* [Information]
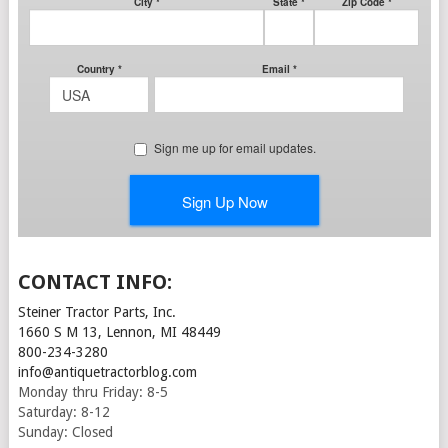
CONTACT INFO:
Steiner Tractor Parts, Inc.
1660 S M 13, Lennon, MI 48449
800-234-3280
info@antiquetractorblog.com
Monday thru Friday: 8-5
Saturday: 8-12
Sunday: Closed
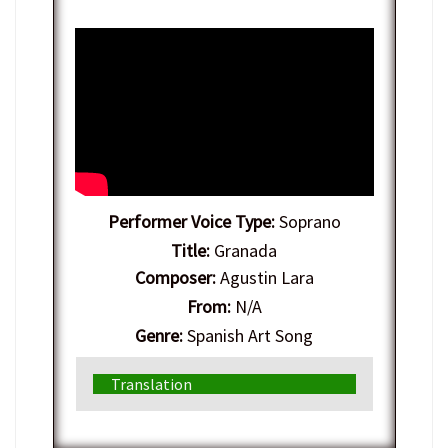
Performer Voice Type:
Soprano
Title:
Granada
Composer:
Agustin Lara
From:
N/A
Genre:
Spanish Art Song
Translation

* [About this task] Each line above is to be repeated exactly as written; no picture is carried over.

* [Solution to the problem]
CONTACT INFO:
Steiner Tractor Parts, Inc.
1660 S M 13, Lennon, MI 48449
800-234-3280
info@antiquetractorblog.com
Monday thru Friday: 8-5
Saturday: 8-12
Sunday: Closed
Performer Voice Type:
Soprano
Title:
Granada
Composer:
Agustin Lara
From:
N/A
Genre:
Spanish Art Song
Translation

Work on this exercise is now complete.